タイスコアに戻したエントリーチームは勢いに乗るリーダーが連投し、一局目と同じ顔合わせになりました。先手の折田四段は宣言通り雁木を採用し、渡辺五段は金矢倉に組みます。渡辺五段は△6四角と上がりますが、折田四段は右銀を繰り出し▲6五歩~▲6六銀と角を追い返して6筋に厚みを築きます。渡辺五段が入城すると、折田四段は2分以上考えて▲4六歩~▲4七金と陣形を整えます。渡辺五段は△8四銀と上がり、折田四段が▲5七角と7筋に備えると、飛車を7筋に寄せて攻め駒を足します。渡辺五段が△7五歩と仕掛けると、折田四段は手抜いて▲4五歩と反発します。渡辺五段は△4五同歩と応じ、桂を跳ねさせて△4四銀とかわしてから7筋の歩を取り込みますが、折田四段は▲6四歩と伸ばして攻め合います。渡辺五段が飛車を6筋に寄せて、△7三銀と引くと、作戦会議室では渡辺名人が「渋い!渋谷の将棋指しだ、これは」と叫びます。渡辺五段は細かく飛車を動かしますが、早くも時間が10秒を切り、作戦会議室では渡辺名人が「時間だよ、おーい」とつぶやいています。
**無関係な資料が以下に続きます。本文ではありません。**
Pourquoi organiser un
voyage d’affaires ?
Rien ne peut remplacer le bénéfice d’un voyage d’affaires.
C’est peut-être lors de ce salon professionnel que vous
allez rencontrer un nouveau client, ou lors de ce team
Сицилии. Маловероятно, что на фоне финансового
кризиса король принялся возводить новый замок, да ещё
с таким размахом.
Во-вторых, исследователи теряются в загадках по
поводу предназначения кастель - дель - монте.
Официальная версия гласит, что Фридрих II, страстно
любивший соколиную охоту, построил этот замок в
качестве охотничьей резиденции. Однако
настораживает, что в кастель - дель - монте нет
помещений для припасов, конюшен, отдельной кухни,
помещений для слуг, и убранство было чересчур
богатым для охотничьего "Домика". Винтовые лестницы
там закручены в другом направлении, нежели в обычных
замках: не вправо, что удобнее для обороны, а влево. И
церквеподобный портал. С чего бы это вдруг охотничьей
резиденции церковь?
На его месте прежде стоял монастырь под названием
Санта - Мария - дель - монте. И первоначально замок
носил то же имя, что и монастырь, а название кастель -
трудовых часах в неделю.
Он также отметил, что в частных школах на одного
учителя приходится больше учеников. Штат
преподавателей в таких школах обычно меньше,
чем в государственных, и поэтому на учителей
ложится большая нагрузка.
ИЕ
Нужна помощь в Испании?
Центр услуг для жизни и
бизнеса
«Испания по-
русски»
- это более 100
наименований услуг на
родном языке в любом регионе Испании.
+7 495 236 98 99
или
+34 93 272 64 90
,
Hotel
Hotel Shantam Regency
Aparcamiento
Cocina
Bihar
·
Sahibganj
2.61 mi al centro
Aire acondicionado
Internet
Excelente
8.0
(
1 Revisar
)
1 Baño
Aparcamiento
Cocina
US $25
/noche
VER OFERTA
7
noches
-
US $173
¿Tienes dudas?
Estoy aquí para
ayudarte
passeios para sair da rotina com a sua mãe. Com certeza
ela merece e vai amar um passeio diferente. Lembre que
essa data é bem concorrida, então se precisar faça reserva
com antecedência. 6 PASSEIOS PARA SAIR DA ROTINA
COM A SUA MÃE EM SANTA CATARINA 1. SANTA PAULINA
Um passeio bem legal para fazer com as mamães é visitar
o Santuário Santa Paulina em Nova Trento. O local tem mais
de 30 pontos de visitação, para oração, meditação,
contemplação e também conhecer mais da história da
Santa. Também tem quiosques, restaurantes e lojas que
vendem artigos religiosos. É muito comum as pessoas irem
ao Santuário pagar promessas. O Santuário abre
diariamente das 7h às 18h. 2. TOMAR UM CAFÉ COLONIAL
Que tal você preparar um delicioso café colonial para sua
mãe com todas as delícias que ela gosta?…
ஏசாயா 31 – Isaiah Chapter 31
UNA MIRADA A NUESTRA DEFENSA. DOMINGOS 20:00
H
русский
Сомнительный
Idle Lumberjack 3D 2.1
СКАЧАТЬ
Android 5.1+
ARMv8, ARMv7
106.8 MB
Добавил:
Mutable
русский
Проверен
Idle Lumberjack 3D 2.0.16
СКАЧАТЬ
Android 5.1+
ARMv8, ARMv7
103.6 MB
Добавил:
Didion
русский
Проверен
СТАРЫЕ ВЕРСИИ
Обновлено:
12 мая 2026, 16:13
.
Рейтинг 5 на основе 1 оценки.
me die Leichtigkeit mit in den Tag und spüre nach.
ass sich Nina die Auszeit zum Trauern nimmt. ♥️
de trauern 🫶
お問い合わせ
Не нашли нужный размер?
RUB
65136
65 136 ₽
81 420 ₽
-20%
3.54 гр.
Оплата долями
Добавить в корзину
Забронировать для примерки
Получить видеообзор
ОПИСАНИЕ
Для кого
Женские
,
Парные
渡辺五段は△8五桂から桂交換し、△5四桂と打って角を捕獲します。渡辺五段が角桂交換して△7七角と打ち込むと、折田四段は▲2六桂と打って反撃します。両者時間に追われての激闘となりましたが、渡辺五段が△7五角と銀を食いちぎり△5六金~△6六角成と先手玉に迫ると、折田四段は△5二銀から後手陣の金を1枚剥がし▲4一角と打ち込んで攻め合います。渡辺五段は先手からの攻撃を凌ぐと△4八馬と捨ててからの即詰みに討ち取りました。
チーム渡辺:4勝 - エントリーチーム:3勝

八局目:渡辺明名人 vs 黒田尭之五段


ここまで2連勝している好調の2人の対決となりました。後手の黒田五段が四間飛車に振り、角交換してから向かい飛車に振り直すと、渡辺名人は矢倉に組みます。黒田五段は△3五歩から仕掛けますが、渡辺名人は飛車取りに角を打って再度角交換して収めます。黒田五段が美濃囲いに組んでから△8四歩と玉頭の歩を突くと、渡辺名人は7筋と6筋の位を取ります。黒田五段が2分以上考えて△4四銀と引くと、渡辺名人は▲7六銀~▲6七金と玉頭に厚みを築きます。黒田五段も銀冠に組み替えると、渡辺名人は左右に睨みを利かして▲6六角と据えます。黒田五段は再び2分程考え、作戦会議室の冨田四段の「いやぁー指してくれ」という声が届いたかのように残り3秒で△3三歩と打ちます。お互いの陣形に隙がなく手待ちが続きましたが、時間に追われた黒田五段は飛車を5筋に回して勝負を賭けます。渡辺名人も飛車を5筋に回して受けると、黒田五段は桂取りに△2六角と打ちます。渡辺名人が飛車を3筋に回して桂を支えると、黒田五段は△4四銀と出て攻め掛かります。お互いに時間に追われる中、渡辺名人は桂を犠牲に"と金"を作りますが、黒田五段は△3七桂成から飛車を追い馬を作ります。渡辺名人が"と金"で後手陣の金を剥がすと▲7二金~▲5四角と王手飛車に打って飛車を取ると、黒田五段は9筋の端攻めに命運を託します。大きく駒得となった渡辺名人は▲3一飛と打ち込んでから自陣の飛車も▲5九飛と活用し、力強い手つきで▲9八歩と受けます。作戦会議室で冨田四段が「ひぇっ、マジか」とつぶやく辛い一手に、たまらず黒田五段は投了を告げました。
チーム渡辺:5勝 - エントリーチーム:3勝

第二試合の結果

チーム渡辺は、リーダーの渡辺名人が3戦3勝と貫録を見せ、力強くチームを予選1位通過に導きました。第一試合で藤井竜王を倒すなど、エース級の活躍を見せていた近藤七段は、この試合では白星に恵まれませんでしたが、渡辺(和)五段がきっちり2勝して穴を埋める活躍で、チームの勝利に大きく貢献したのは頼もしい限りです。過去の大会ではあまり目立った活躍のなかった渡辺名人が本来の力を発揮し、未知数だった初出場の渡辺(和)五段も結果を残したことで、このチームが優勝を争う力があることを示したと思います。
エントリーチームは黒田五段が2連勝するなど、チーム名となっている下剋上を起こす力があることを示しました。折田四段や冨田四段も粘り強い将棋を魅せ、強敵を相手に一歩も引かずに戦いました。次戦もチーム藤井という強豪が相手となりますが、どのような勝負を見せてくれるのか楽しみにしたいと思います。